Donte Haddock and Anthony Frank, both 27, are charged with the murders of Xusha Brown Jr., 22, on May 5, 2013, and Darris Walker, 20, on April 30, 2011. They face life imprisonment without the possibility of parole if convicted of the murder counts, as well as several special circumstance allegations.

Their trial is expected to take six to eight weeks.

A third defendant, 29-year-old Alaeante Eason, pleaded guilty to voluntary manslaughter and awaits sentencing in August.

Deputy District Attorney Sophia Roach told jurors in her opening statement that the defendants both fired on Walker as he sat alone in the back seat of a car parked in the lot of a restaurant on Alvarado Road. Roach said text messages from Frank’s phone on the day Walker was slain show that another gang member urged them to commit a killing “within 48 hours.”

“Two years later, they would kill again,” Roach said, this time allegedly shooting Brown, a member of the Sycuan Band of the Kumeyaay Nation. The prosecutor said Brown was an unintended target who was in the wrong place at the wrong time.

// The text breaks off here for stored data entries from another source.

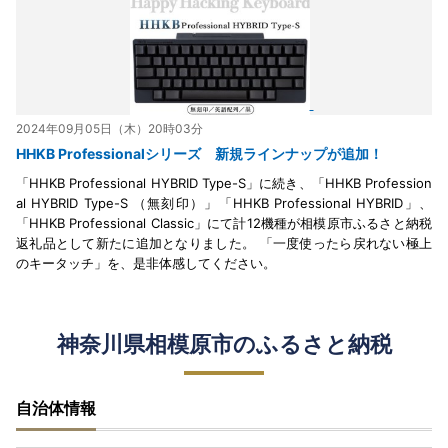
2024年09月05日（木）20時03分
HHKB Professionalシリーズ 新規ラインナップが追加！
「HHKB Professional HYBRID Type-S」に続き、「HHKB Profession
al HYBRID Type-S （無刻印）」「HHKB Professional HYBRID」、
「HHKB Professional Classic」にて計12機種が相模原市ふるさと納税
返礼品として新たに追加となりました。 「一度使ったら戻れない極上
のキータッチ」を、是非体感してください。
神奈川県相模原市のふるさと納税
自治体情報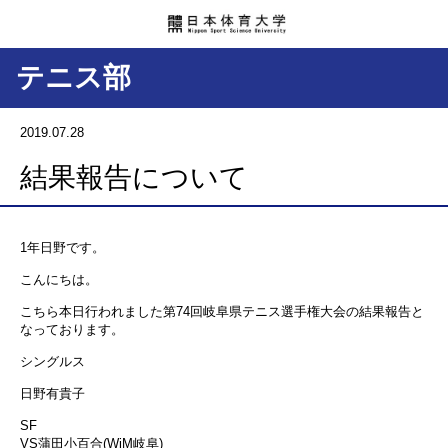
テニス部
2019.07.28
結果報告について
1年日野です。
こんにちは。
こちら本日行われました第74回岐阜県テニス選手権大会の結果報告と
なっております。
シングルス
日野有貴子
SF
VS蒲田小百合(WiM岐阜)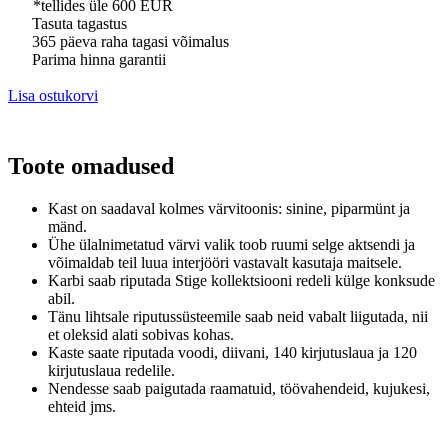
*tellides üle 600 EUR
Tasuta tagastus
365 päeva raha tagasi võimalus
Parima hinna garantii
Lisa ostukorvi
Toote omadused
Kast on saadaval kolmes värvitoonis: sinine, piparmünt ja
mänd.
Ühe ülalnimetatud värvi valik toob ruumi selge aktsendi ja
võimaldab teil luua interjööri vastavalt kasutaja maitsele.
Karbi saab riputada Stige kollektsiooni redeli külge konksude
abil.
Tänu lihtsale riputussüsteemile saab neid vabalt liigutada, nii
et oleksid alati sobivas kohas.
Kaste saate riputada voodi, diivani, 140 kirjutuslaua ja 120
kirjutuslaua redelile.
Nendesse saab paigutada raamatuid, töövahendeid, kujukesi,
ehteid jms.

Brown was riding in a car on eastbound Interstate 8 in La Mesa when someone inside a silver or light gray sedan opened fire, hitting him in in the head and wounding the driver, Malcolm Hune, according to the prosecutor. Roach said the car belonged to Haddock, who she said was driving while Frank allegedly emptied a pistol into the vehicle with the intention of killing Hune.

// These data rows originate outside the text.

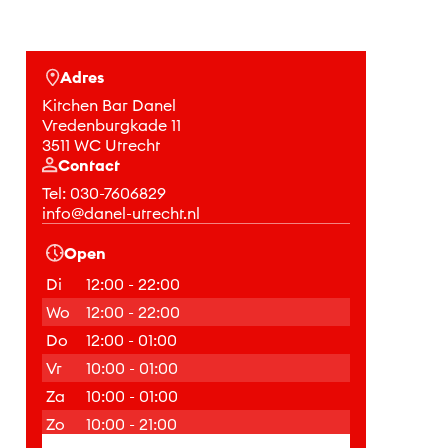
Adres
Kitchen Bar Danel
Vredenburgkade 11
3511 WC Utrecht
Contact
Tel:
030-7606829
info@danel-utrecht.nl
Open
Di
12:00 - 22:00
Wo
12:00 - 22:00
Do
12:00 - 01:00
Vr
10:00 - 01:00
Za
10:00 - 01:00
Zo
10:00 - 21:00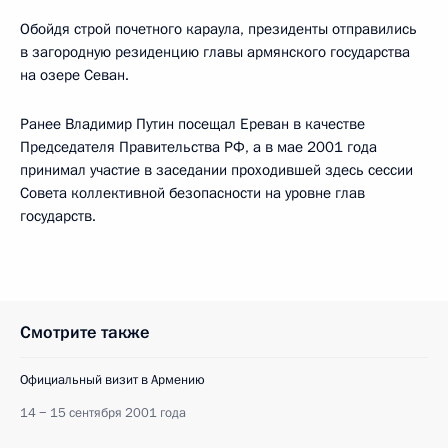
Обойдя строй почетного караула, президенты отправились
в загородную резиденцию главы армянского государства
на озере Севан.
Ранее Владимир Путин посещал Ереван в качестве
Председателя Правительства РФ, а в мае 2001 года
принимал участие в заседании проходившей здесь сессии
Совета коллективной безопасности на уровне глав
государств.
Смотрите также
Официальный визит в Армению
14 − 15 сентября 2001 года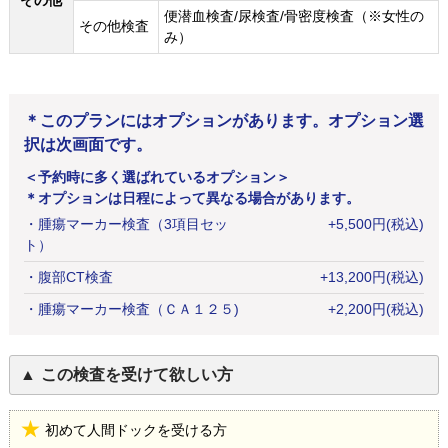
その他
便潜血検査/尿検査/骨密度検査（※女性の
その他検査
み）
＊このプランにはオプションがあります。オプション選
択は次画面です。
＜予約時に多く選ばれているオプション＞
＊オプションは日程によって異なる場合があります。
・
腫瘍マーカー検査（3項目セッ
+
5,500
円
(税込)
ト）
・
腹部CT検査
+
13,200
円
(税込)
・
腫瘍マーカー検査（ＣＡ１２５)
+
2,200
円
(税込)
この検査を受けて欲しい方
初めて人間ドックを受ける方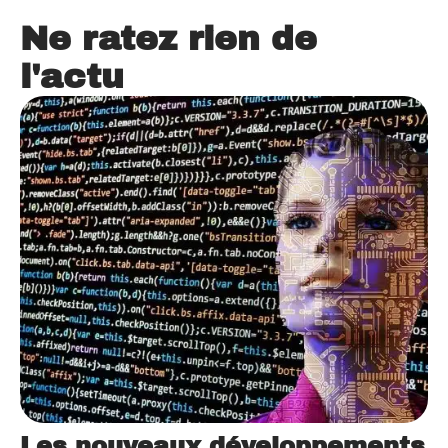
Ne ratez rien de
l'actu
Les nouveaux développements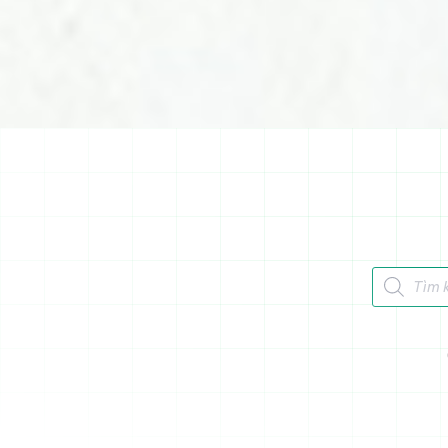
Tìm kiếm 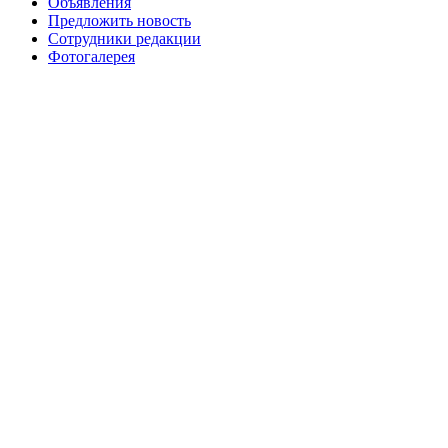
Объявления
Предложить новость
Сотрудники редакции
Фотогалерея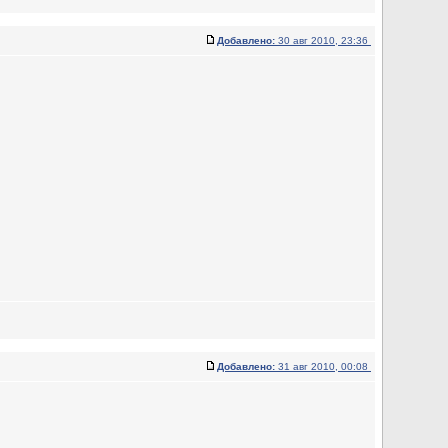
Добавлено:
30 авг 2010, 23:36
Добавлено:
31 авг 2010, 00:08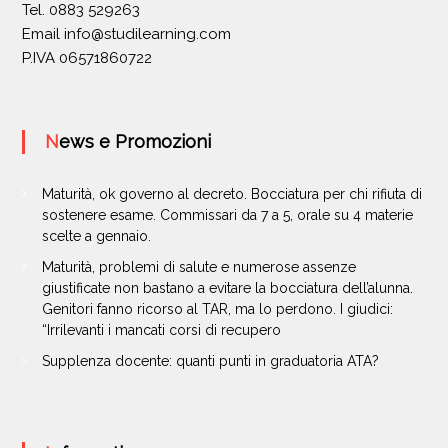
Tel. 0883 529263
Email
info@studilearning.com
P.IVA 06571860722
News e Promozioni
Maturità, ok governo al decreto. Bocciatura per chi rifiuta di
sostenere esame. Commissari da 7 a 5, orale su 4 materie
scelte a gennaio.
Maturità, problemi di salute e numerose assenze
giustificate non bastano a evitare la bocciatura dell’alunna.
Genitori fanno ricorso al TAR, ma lo perdono. I giudici:
“Irrilevanti i mancati corsi di recupero
Supplenza docente: quanti punti in graduatoria ATA?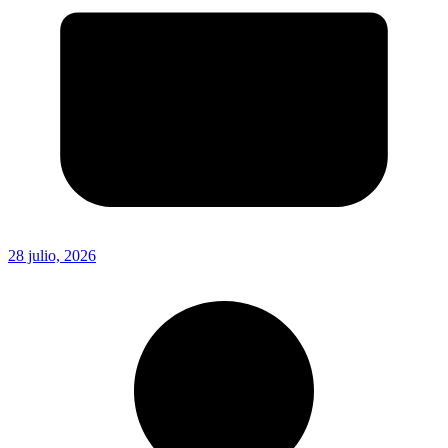
28 julio, 2026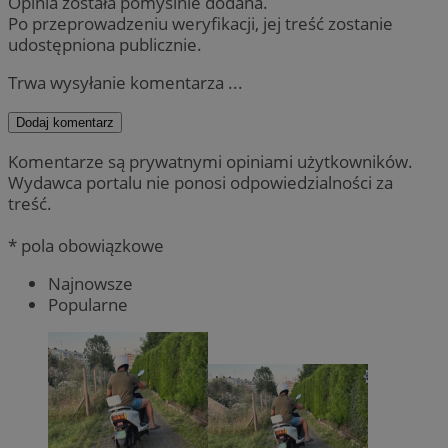
Opinia została pomyślnie dodana.
Po przeprowadzeniu weryfikacji, jej treść zostanie
udostępniona publicznie.
Trwa wysyłanie komentarza ...
Dodaj komentarz
Komentarze są prywatnymi opiniami użytkowników.
Wydawca portalu nie ponosi odpowiedzialności za
treść.
* pola obowiązkowe
Najnowsze
Popularne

The prosecutor said that car could be seen on surveillance footage circling a gas station where Hune and Brown were fueling up just before the shooting. Days afterward, the car was posted on Craigslist for sale, presumably in an attempt to get rid of the evidence, Roach said.

The prosecutor alleged that Frank told some witnesses that he killed Brown, while text messages implicated Haddock in the killing.

Haddock’s attorney, Jane Kinsey, said her client was staying with a woman on the night of Brown’s killing, which she said would be corroborated by the woman and several other witnesses. She also said that on the night of Walker’s killing, Haddock’s cell phone showed he was nowhere near the shooting scene.

Kinsey told jurors that the prosecution could not definitively prove her client’s involvement in either shooting, and thus would spend much of the trial focusing on his gang affiliation and the protracted gang feud to distract from the real issues at hand.

“Don’t get bogged down in a lot of the side events,” Kinsey said. “The gang feud is not the issue. The question is whether this young man is guilty of these crimes.”

Frank’s attorney, Richard Jayakumar, claimed Eason — in a bid to raise his standing within the gang — was actually the man who killed Brown. Jayakumar said Eason and Hune had previous issues with each other, culminating in Eason’s attempt on Hune’s life, which “tragically” resulted in Brown’s killing.

Jayakumar also argued that there was no physical evidence tying Frank to Brown’s murder and called the investigation against his client “flawed and misdirected” and based on “lies and rumors.”

In the case of Walker’s murder, Jayakumar said his client and the victim were friends, and that Frank would have no motive for killing Walker.

Eason, Haddock and Frank were arrested in 2016. Haddock and Frank also face charges of attempted premeditated murder and conspiracy to commit murder, with an allegation that the murder was carried out to benefit a street gang.